TO DO
Your reply should hold every record exactly as given, with no pictures in it.

TASK DATA
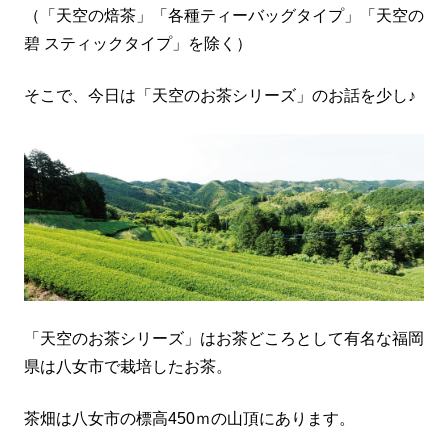
（「天空の焙茶」「各種ティーバッグタイプ」「天空の
碧 スティックタイプ」を除く）
そこで、今日は「天空のお茶シリーズ」のお話を少し♪
「天空のお茶シリーズ」はお茶どころとして有名な福岡
県は八女市で栽培したお茶。
茶畑は八女市の標高450ｍの山頂にあります。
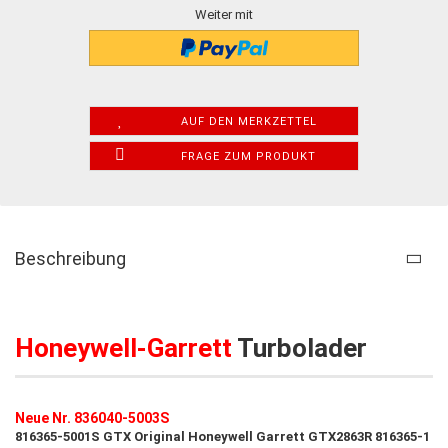
Weiter mit
AUF DEN MERKZETTEL
FRAGE ZUM PRODUKT
Beschreibung
Honeywell-Garrett
Turbolader
Neue Nr. 836040-5003S
816365-5001S GTX Original Honeywell Garrett GTX2863R 816365-1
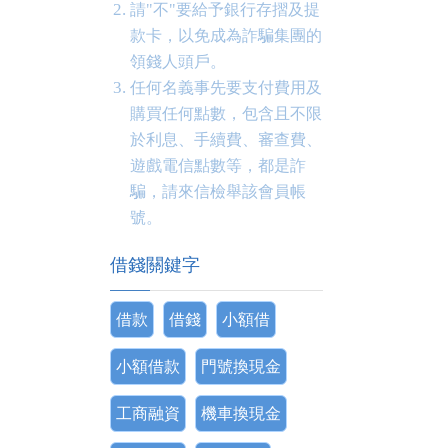
請"不"要給予銀行存摺及提
款卡，以免成為詐騙集團的
領錢人頭戶。
任何名義事先要支付費用及
購買任何點數，包含且不限
於利息、手續費、審查費、
遊戲電信點數等，都是詐
騙，請來信檢舉該會員帳
號。
借錢關鍵字
借款
借錢
小額借
小額借款
門號換現金
工商融資
機車換現金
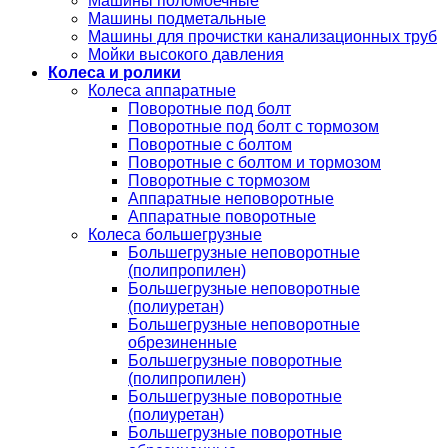
Машины поломоечные
Машины подметальные
Машины для прочистки канализационных труб
Мойки высокого давления
Колеса и ролики
Колеса аппаратные
Поворотные под болт
Поворотные под болт с тормозом
Поворотные с болтом
Поворотные с болтом и тормозом
Поворотные с тормозом
Аппаратные неповоротные
Аппаратные поворотные
Колеса большегрузные
Большегрузные неповоротные
(полипропилен)
Большегрузные неповоротные
(полиуретан)
Большегрузные неповоротные
обрезиненные
Большегрузные поворотные
(полипропилен)
Большегрузные поворотные
(полиуретан)
Большегрузные поворотные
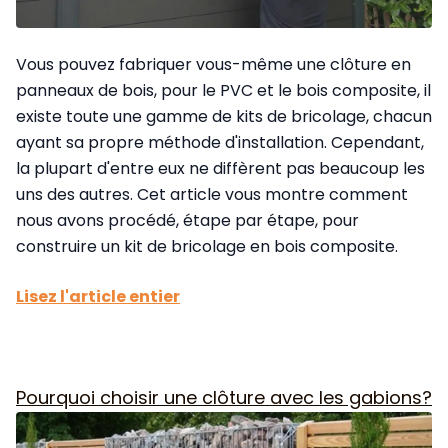
Vous pouvez fabriquer vous-même une clôture en
panneaux de bois, pour le PVC et le bois composite, il
existe toute une gamme de kits de bricolage, chacun
ayant sa propre méthode d'installation. Cependant,
la plupart d'entre eux ne diffèrent pas beaucoup les
uns des autres. Cet article vous montre comment
nous avons procédé, étape par étape, pour
construire un kit de bricolage en bois composite.
Lisez l'article entier
Pourquoi choisir une clôture avec les gabions?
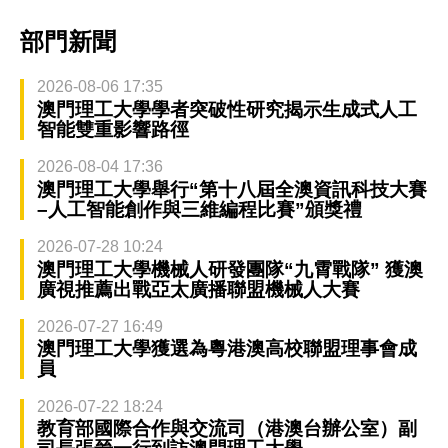
部門新聞
2026-08-06 17:35
澳門理工大學學者突破性研究揭示生成式人工
智能雙重影響路徑
2026-08-04 17:36
澳門理工大學舉行“第十八屆全澳資訊科技大賽
–人工智能創作與三維編程比賽”頒獎禮
2026-07-28 10:24
澳門理工大學機械人研發團隊“九霄戰隊” 獲澳
廣視推薦出戰亞太廣播聯盟機械人大賽
2026-07-27 16:49
澳門理工大學獲選為粵港澳高校聯盟理事會成
員
2026-07-22 18:24
教育部國際合作與交流司（港澳台辦公室）副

EXERCISE RESPONSE
（「天空の焙茶」「各種ティーバッグタイプ」「天空の
碧 スティックタイプ」を除く）
そこで、今日は「天空のお茶シリーズ」のお話を少し♪
「天空のお茶シリーズ」はお茶どころとして有名な福岡
県は八女市で栽培したお茶。
茶畑は八女市の標高450ｍの山頂にあります。
Weiter mit
AUF DEN MERKZETTEL
FRAGE ZUM PRODUKT
Beschreibung
Honeywell-Garrett
Turbolader
Neue Nr. 836040-5003S
816365-5001S GTX Original Honeywell Garrett GTX2863R 816365-1
請"不"要給予銀行存摺及提
款卡，以免成為詐騙集團的
領錢人頭戶。
任何名義事先要支付費用及
購買任何點數，包含且不限
於利息、手續費、審查費、
遊戲電信點數等，都是詐
騙，請來信檢舉該會員帳
號。
借錢關鍵字
借款
借錢
小額借
小額借款
門號換現金
工商融資
機車換現金
Машины поломоечные
Машины подметальные
Машины для прочистки канализационных труб
Мойки высокого давления
Колеса и ролики
Колеса аппаратные
Поворотные под болт
Поворотные под болт с тормозом
Поворотные с болтом
Поворотные с болтом и тормозом
Поворотные с тормозом
Аппаратные неповоротные
Аппаратные поворотные
Колеса большегрузные
Большегрузные неповоротные
(полипропилен)
Большегрузные неповоротные
(полиуретан)
Большегрузные неповоротные
обрезиненные
Большегрузные поворотные
(полипропилен)
Большегрузные поворотные
(полиуретан)
Большегрузные поворотные
Vous pouvez fabriquer vous-même une clôture en
panneaux de bois, pour le PVC et le bois composite, il
existe toute une gamme de kits de bricolage, chacun
ayant sa propre méthode d'installation. Cependant,
la plupart d'entre eux ne diffèrent pas beaucoup les
uns des autres. Cet article vous montre comment
nous avons procédé, étape par étape, pour
construire un kit de bricolage en bois composite.
Lisez l'article entier
Pourquoi choisir une clôture avec les gabions?
部門新聞
2026-08-06 17:35
澳門理工大學學者突破性研究揭示生成式人工
智能雙重影響路徑
2026-08-04 17:36
澳門理工大學舉行“第十八屆全澳資訊科技大賽
–人工智能創作與三維編程比賽”頒獎禮
2026-07-28 10:24
澳門理工大學機械人研發團隊“九霄戰隊” 獲澳
廣視推薦出戰亞太廣播聯盟機械人大賽
2026-07-27 16:49
澳門理工大學獲選為粵港澳高校聯盟理事會成
員
2026-07-22 18:24
教育部國際合作與交流司（港澳台辦公室）副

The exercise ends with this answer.